Only the final stretch of lines is needed: output exactly the line containing "Шины и клеммы уравнивания" and all lines following it in the listing below.
BEGIN Supplied data
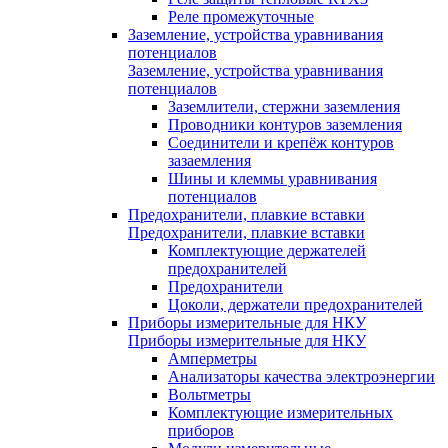
Реле промежуточные
Заземление, устройства уравнивания
потенциалов
Заземление, устройства уравнивания
потенциалов
Заземлители, стержни заземления
Проводники контуров заземления
Соединители и крепёж контуров
зазаемления
Шины и клеммы уравнивания
потенциалов
Предохранители, плавкие вставки
Предохранители, плавкие вставки
Комплектующие держателей
предохранителей
Предохранители
Цоколи, держатели предохранителей
Приборы измерительные для НКУ
Приборы измерительные для НКУ
Амперметры
Анализаторы качества электроэнергии
Вольтметры
Комплектующие измерительных
приборов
END Supplied data
Task output:
Шины и клеммы уравнивания
потенциалов
Предохранители, плавкие вставки
Предохранители, плавкие вставки
Комплектующие держателей
предохранителей
Предохранители
Цоколи, держатели предохранителей
Приборы измерительные для НКУ
Приборы измерительные для НКУ
Амперметры
Анализаторы качества электроэнергии
Вольтметры
Комплектующие измерительных
приборов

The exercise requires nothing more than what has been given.